Wednesday, April 30, 2008

You Dig the Tunnel, I'll Hide the Soil

This morning I had the good fortune to be invited to the White Cube Gallery to hear an introduction of the current exhibition (as above) by the Director of the Gallery.

They currently have a group exhibition in the gallery and the new basement of Shoreditch Town Hall. The exhbition draws on the work of Edgar Poe - who I remember from my teens. His writings are very dark, drawing on mythic imagery of the shadow-side of life.

The Gallery exhibition had this to say....

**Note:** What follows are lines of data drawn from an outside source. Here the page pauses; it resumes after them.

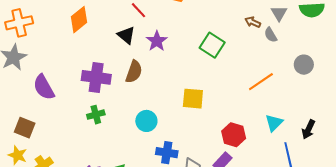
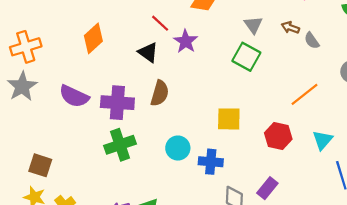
gray triangle: (279, 13) -> (253, 25), moved
purple star: (157, 41) -> (186, 41), moved
purple semicircle: (44, 87) -> (74, 96), moved, turned -32
green cross: (96, 115) -> (120, 145), size x1.5
red hexagon: (234, 135) -> (278, 136), moved
blue cross: (167, 153) -> (211, 162), moved

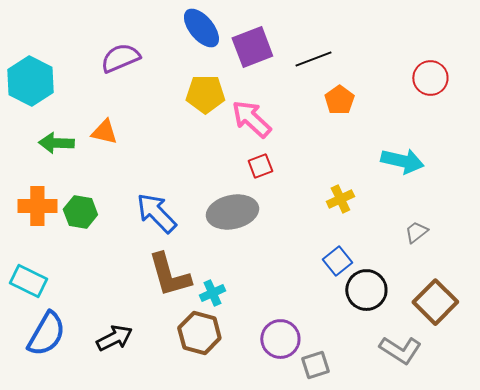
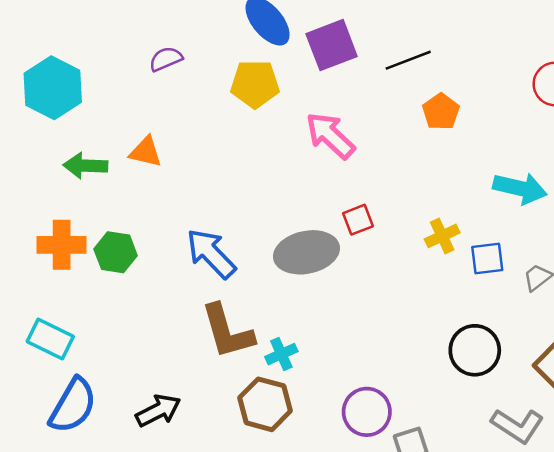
purple semicircle: (120, 58) -> (166, 59), size x0.7
yellow pentagon: (205, 94) -> (255, 84), moved
red square: (260, 166) -> (358, 220), moved
blue square: (337, 261) -> (487, 259), moved, turned 32

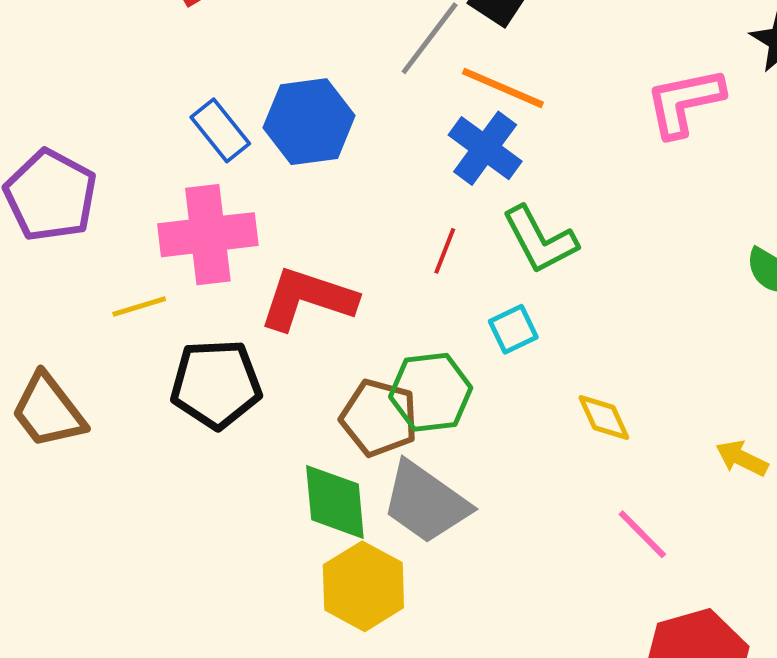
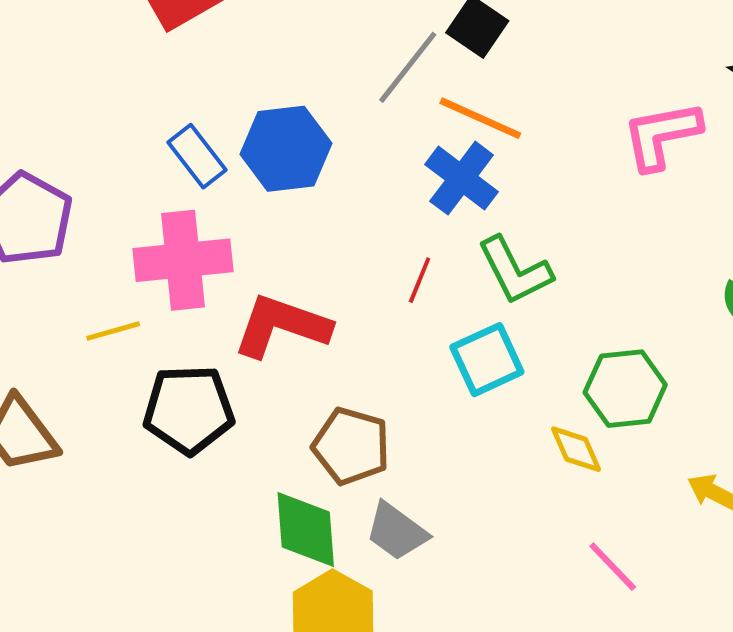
cyan square: (513, 329) -> (487, 360), size x1.5
green hexagon: (431, 392) -> (625, 389), moved
gray trapezoid: (426, 502) -> (396, 531), size x0.7

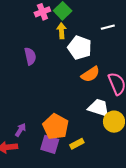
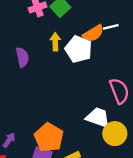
yellow arrow: (62, 31) -> (55, 42), moved
orange semicircle: (90, 74) -> (93, 33), moved

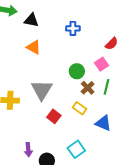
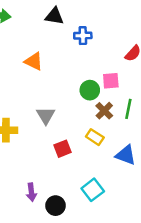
black triangle: (31, 20) -> (54, 16), moved
pink square: (102, 64) -> (111, 81), moved, turned 32
gray triangle: (42, 90) -> (46, 115), size x0.7
red square: (54, 116) -> (62, 149), turned 32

Poe is now recognised as an artist far ahead of his time, particularly for the charged psychological facets of his work, which seemed to foretell psychoanalysis, pre-dating Freud by more than half a century. His famous detective, Dupin, became the blueprint for many future detectives, including Sherlock Holmes, Poirot and Miss Marple, and he is also a pioneer of what we now know as science fiction, influencing such writers as Jules Verne and H. G. Wells. However, Miller felt that Poe had become synonymous with whatever is merely gothic or dark, a misconception that he wanted to address by curating this exhibition. ‘There’s a real distinction here’, says Miller. ‘It was really telling when we’d approach people and they’d say, “Oh yeah, I’ve got this painting which is nearly all black!” That was really disappointing.’ Miller sought to address this glib association by selecting a dozen of Poe’s stories that seemed to lend themselves most to a more contemporary interpretation. Wherever he noticed a connection to an artist’s existing work, life or practice, he approached them to read the stories and asked them to respond in any manner they saw fit and to interpret the story with a new work.

This exhibition has got me thinking, and I love the new labyrinth rooms in the town hall.